- What you will do
In the records below, pick out all lines containing the word "demo".

- Source data
§
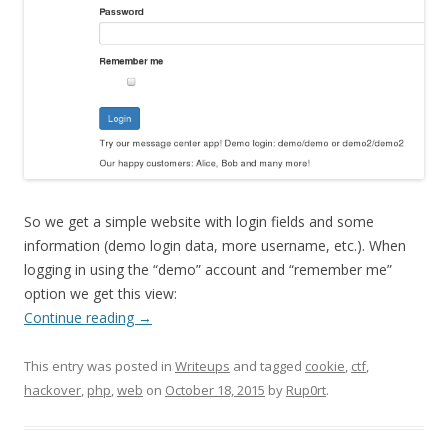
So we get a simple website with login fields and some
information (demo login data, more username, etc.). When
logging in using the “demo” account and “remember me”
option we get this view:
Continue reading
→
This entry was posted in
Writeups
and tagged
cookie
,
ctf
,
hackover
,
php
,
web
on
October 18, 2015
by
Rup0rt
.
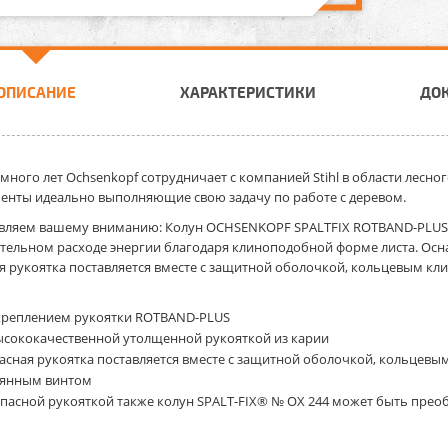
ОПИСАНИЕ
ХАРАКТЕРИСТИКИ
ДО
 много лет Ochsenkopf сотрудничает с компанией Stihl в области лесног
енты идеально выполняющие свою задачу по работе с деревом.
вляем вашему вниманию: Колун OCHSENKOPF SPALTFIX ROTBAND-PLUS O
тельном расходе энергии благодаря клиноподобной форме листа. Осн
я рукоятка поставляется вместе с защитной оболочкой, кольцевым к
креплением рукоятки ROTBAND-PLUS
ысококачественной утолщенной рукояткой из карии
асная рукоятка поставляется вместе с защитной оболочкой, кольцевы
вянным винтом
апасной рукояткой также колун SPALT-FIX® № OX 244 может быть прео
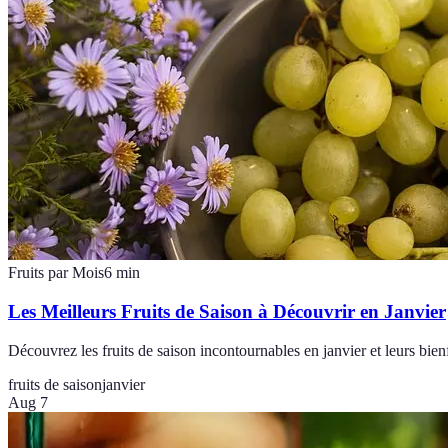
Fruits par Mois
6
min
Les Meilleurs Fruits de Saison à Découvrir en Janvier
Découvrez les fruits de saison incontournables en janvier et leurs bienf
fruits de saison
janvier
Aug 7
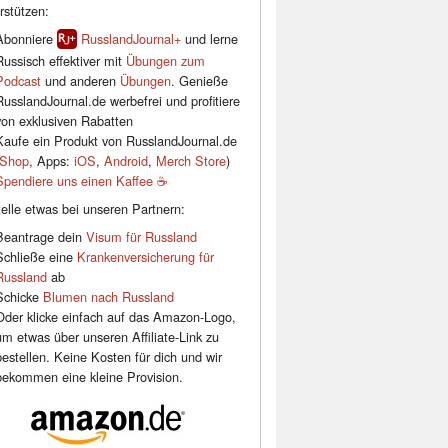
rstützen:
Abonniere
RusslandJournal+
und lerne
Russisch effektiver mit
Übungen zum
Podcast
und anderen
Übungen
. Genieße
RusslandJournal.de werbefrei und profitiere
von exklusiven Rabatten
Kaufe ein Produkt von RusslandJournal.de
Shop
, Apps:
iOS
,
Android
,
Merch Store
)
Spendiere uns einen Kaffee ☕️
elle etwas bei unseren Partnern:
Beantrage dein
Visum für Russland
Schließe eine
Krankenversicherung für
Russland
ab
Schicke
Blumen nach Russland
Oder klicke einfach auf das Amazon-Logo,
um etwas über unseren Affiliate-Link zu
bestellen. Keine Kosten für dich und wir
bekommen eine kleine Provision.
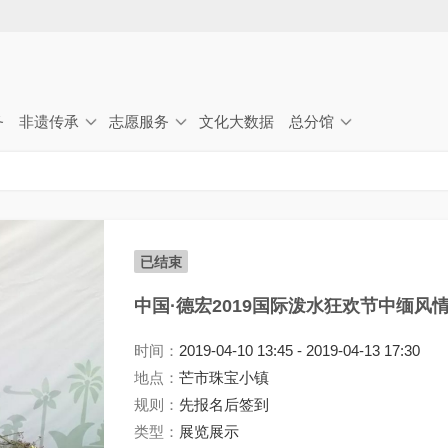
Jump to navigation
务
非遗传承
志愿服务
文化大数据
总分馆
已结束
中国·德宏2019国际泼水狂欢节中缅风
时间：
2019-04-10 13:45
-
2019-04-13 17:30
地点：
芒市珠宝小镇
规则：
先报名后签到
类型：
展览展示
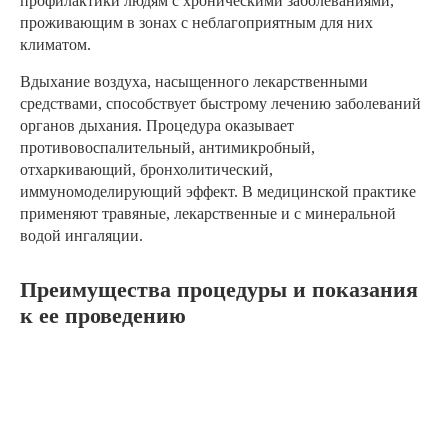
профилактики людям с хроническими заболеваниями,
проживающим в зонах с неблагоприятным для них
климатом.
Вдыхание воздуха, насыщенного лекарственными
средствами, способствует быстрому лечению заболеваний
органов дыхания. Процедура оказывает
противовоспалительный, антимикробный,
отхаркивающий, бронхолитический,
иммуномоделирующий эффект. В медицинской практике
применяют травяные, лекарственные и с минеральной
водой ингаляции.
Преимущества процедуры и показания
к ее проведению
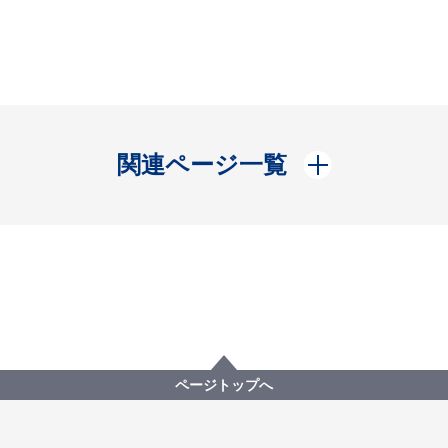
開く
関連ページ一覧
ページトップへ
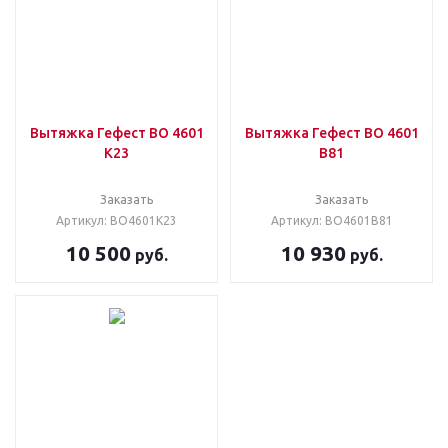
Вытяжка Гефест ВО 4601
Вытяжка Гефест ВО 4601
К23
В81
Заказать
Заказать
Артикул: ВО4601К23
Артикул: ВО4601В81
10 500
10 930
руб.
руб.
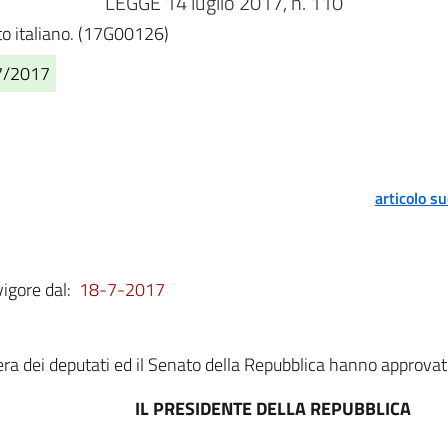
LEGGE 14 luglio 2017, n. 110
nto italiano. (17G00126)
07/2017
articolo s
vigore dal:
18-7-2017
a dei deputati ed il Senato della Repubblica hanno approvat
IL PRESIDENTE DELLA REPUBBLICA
§
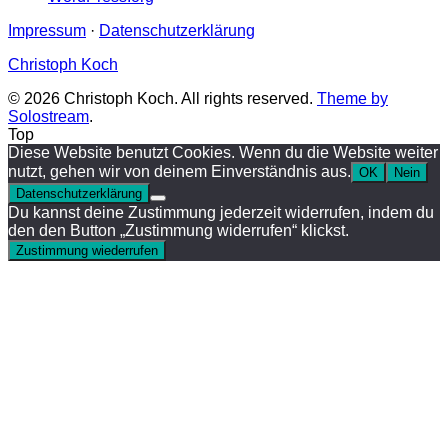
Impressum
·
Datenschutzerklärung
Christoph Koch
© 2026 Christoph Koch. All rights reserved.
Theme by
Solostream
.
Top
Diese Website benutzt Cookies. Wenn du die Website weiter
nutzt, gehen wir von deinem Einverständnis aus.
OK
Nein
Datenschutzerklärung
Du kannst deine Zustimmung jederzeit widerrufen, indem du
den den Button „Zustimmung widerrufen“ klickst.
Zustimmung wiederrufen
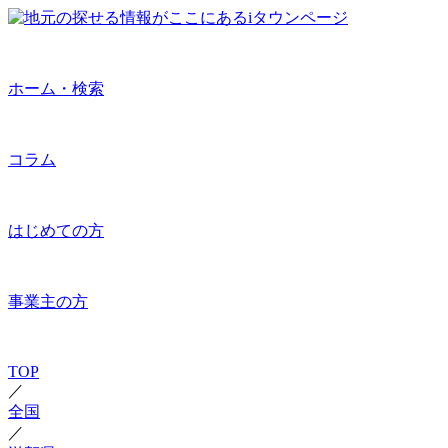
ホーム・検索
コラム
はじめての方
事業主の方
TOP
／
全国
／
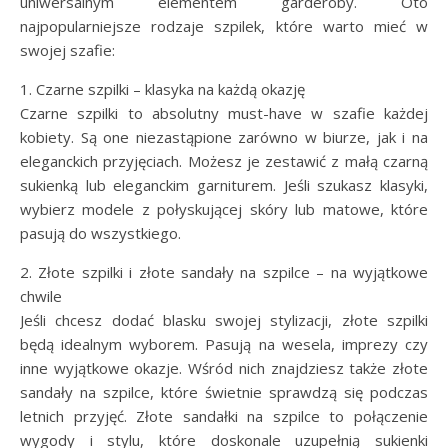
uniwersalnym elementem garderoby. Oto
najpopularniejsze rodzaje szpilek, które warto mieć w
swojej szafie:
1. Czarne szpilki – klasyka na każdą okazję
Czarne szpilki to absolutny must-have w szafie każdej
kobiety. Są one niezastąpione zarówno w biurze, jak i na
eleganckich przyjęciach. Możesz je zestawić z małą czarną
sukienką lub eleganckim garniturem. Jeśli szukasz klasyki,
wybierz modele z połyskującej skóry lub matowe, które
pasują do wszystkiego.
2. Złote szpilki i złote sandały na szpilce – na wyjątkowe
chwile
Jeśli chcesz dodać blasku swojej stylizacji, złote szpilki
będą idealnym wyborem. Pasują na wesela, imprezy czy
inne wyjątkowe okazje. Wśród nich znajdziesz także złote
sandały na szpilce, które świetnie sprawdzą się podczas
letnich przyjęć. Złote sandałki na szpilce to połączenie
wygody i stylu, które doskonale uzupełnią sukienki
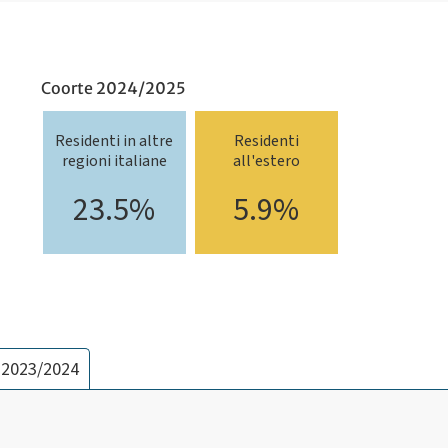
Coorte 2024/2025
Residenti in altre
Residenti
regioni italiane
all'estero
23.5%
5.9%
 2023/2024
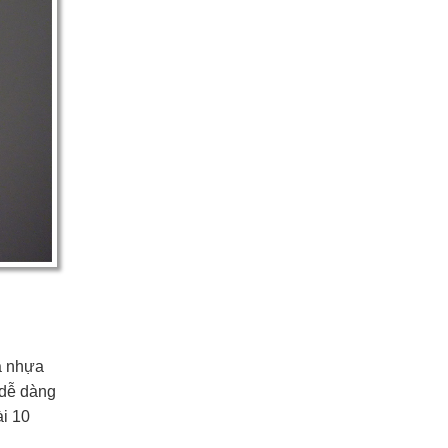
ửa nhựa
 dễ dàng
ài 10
§
- Exercise response
information (demo login data, more username, etc.). When
logging in using the “demo” account and “remember me”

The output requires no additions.